Ha ha. I can only imagine what you’re thinking right now, but I promise there’s an important lesson here to be learned (at the very least, considered).
This past weekend, I had a bit of time on my hands. I started by catching up on past episodes of “The Voice.” For those that don’t know, “The Voice” is an American Idol-style singing competition inviting vocalists from across the country to compete in three stages of competition: the blind audition, a battle phase and the live performance shows.
Celebrity musician coaches include Christina Aguilera, Cee Lo Green, Adam Levine and Blake Shelton. Additionally, Carson Daly—best known for his gig as a VJ on MTV’s TRL—serves as the program’s host. What I find most fascinating, however, is that Christina Milian has joined the lineup this season as the show’s social media correspondent.
What does she do, you ask?
Well, that’s simple. Milian is tasked with bridging the on-air experience with the online experience, bringing viewers closer to the competition. Fans are able to experience and engage in each step of the process through exclusive interviews, video, photos, news about the coaches and artists, and a live Twitter feed.
At the other end of the spectrum, you have a television network like QVC. You may know that QVC is one of the largest multimedia retailers in the world. It broadcasts live in the U.S. 24 hours a day, 364 days a year, and presents approximately 1,150 products on air every week. Over the years, QVC has enjoyed record-breaking sales, has received countless industry awards and has donated millions of dollars to charity.
But that’s not the end of the story.
QVC established its Facebook page in July 2008 and its Twitter page in January 2009. Attracting a large social following, QVC now integrates these platforms into its live shows, instantaneously responding to customer feedback and inquiries. In fact, the most popular weekly shows have a designated social media host that engages with the audience right alongside the traditional program host.
And it’s about more than just chatting live with viewers (or getting them to buy more products). It’s about engagement. It’s about community. It’s about culture. It’s about branding. It’s about creating a dynamic viewer experience that’s fun, informative, unique and personal. And, ultimately, it’s this direct connection to the QVC staff that keeps viewers coming back each week (and, presumably, spending more money).
And these are just two simple examples of social media hard at work in our day-to-day lives (outside of the workplace). Other competition shows like “Dancing with the Stars,” “American Idol” and “Fashion Star” have also followed suit. This makes me think seriously about the opportunities within our own associations to better leverage the social media experience.
How would a dedicated social media correspondent change the face of your next program or event? Not only could this person reach an audience of interested individuals unable to attend your conference (both members and non-members), but he or she could further engage your onsite participants, as well. Think about it: behind-the-scenes interviews; videos, photos and news about the speakers; and a live Twitter feed. Everyone’s fascinated by the story behind the story. How could you effectively leverage this content (and curiosity) during your association’s major annual meeting?

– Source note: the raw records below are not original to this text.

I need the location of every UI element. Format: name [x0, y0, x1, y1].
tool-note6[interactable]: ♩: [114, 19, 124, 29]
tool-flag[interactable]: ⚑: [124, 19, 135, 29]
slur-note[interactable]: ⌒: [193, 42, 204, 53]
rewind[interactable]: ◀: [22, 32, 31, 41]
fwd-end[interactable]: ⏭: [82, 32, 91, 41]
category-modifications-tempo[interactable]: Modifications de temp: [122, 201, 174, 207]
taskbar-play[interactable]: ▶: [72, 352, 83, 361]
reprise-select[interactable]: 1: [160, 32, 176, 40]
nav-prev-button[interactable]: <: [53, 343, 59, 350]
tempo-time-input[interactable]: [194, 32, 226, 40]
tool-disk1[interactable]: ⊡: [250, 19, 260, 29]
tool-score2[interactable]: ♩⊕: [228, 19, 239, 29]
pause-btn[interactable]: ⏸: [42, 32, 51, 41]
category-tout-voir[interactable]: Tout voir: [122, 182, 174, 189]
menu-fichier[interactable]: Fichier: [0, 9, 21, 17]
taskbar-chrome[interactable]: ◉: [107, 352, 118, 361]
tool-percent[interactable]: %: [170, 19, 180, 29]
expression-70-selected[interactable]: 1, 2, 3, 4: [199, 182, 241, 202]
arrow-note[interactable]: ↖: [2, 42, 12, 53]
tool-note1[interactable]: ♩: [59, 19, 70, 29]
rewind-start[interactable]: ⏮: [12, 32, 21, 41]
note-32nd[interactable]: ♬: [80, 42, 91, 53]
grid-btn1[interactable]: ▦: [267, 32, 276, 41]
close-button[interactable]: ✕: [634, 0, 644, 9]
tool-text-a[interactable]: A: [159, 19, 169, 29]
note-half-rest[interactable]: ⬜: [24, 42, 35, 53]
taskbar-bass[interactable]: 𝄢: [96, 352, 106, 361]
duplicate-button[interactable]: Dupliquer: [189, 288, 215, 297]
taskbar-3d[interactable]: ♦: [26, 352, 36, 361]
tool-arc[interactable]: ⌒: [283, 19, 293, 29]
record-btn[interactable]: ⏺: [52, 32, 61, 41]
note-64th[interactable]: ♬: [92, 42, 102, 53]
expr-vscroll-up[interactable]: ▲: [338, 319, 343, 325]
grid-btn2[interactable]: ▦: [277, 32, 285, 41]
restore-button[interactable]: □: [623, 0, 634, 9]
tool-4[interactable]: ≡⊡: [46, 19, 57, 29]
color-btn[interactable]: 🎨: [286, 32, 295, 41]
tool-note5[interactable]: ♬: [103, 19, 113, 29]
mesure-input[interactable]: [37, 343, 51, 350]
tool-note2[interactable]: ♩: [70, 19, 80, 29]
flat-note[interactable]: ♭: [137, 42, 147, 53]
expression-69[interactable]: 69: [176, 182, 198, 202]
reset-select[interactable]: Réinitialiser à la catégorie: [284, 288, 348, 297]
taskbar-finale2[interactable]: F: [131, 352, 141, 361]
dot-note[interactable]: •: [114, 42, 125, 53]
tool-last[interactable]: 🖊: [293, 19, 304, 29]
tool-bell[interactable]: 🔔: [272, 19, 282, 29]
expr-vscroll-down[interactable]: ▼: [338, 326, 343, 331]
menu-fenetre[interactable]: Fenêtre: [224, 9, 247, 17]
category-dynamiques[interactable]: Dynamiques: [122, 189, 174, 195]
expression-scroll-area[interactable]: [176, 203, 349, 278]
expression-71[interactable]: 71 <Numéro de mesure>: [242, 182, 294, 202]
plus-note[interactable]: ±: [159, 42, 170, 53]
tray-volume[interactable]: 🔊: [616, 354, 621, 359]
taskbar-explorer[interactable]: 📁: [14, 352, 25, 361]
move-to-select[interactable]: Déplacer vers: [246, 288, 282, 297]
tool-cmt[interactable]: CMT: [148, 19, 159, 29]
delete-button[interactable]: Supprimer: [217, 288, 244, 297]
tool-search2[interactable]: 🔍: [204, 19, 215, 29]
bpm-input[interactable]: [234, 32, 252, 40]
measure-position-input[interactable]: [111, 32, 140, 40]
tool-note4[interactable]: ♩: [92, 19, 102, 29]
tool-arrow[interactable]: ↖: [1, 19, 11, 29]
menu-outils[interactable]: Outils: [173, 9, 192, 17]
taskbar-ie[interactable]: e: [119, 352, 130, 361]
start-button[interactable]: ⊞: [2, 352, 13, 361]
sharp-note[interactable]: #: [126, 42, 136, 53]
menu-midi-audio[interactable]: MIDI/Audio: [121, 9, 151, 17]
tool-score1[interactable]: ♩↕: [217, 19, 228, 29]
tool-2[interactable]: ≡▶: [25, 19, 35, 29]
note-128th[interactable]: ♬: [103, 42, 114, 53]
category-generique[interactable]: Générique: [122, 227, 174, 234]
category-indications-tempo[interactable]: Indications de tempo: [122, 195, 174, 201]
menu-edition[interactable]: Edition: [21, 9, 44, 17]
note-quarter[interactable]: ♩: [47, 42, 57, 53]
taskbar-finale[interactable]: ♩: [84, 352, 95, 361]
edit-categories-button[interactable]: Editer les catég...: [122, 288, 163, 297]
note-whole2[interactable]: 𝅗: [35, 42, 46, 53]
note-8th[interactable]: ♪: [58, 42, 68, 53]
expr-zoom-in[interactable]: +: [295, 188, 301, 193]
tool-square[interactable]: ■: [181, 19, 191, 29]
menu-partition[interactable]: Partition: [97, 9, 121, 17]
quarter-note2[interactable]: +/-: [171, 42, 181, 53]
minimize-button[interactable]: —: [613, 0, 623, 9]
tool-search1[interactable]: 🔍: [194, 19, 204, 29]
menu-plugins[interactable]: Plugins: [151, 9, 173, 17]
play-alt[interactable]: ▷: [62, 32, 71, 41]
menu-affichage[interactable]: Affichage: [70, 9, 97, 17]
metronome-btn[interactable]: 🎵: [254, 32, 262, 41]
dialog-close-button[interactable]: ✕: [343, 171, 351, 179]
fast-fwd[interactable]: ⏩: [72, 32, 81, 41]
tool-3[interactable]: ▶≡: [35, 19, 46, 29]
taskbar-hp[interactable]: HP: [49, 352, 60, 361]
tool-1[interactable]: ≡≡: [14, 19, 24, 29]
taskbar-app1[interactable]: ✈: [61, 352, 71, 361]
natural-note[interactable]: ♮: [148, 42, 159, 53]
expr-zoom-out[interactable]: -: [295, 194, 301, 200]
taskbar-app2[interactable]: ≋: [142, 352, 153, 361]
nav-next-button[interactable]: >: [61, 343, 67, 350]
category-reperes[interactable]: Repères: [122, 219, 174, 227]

And the conversation wouldn’t (and shouldn’t) be confined to the conference itself. Social media correspondents would reach out to and actively engage with both prospective and confirmed participants long before the conference started, and conversations would continue long after the conference ended.
All too often I think we leave out our voices in the social media experience, allowing our members to take the lead in this space. And I’m not recommending that we take over or dominate this important platform; however, I think we—as association leaders—can bring additional content to this space that will further enhance the conference experience (not to mention the infinite possibilities that exist here for content curation, transfer of learning and recruitment/retention opportunities).
So, my question to you is this: How could this model impact your association’s next major annual meeting? What affect would this outreach have on the engagement of your current (or prospective) members? What resources would it take within your own organization to designate and train a qualified social media correspondent? (And, more importantly, if you’ve experimented with a similar format, please let us hear from you! We’d love to hear your experience.)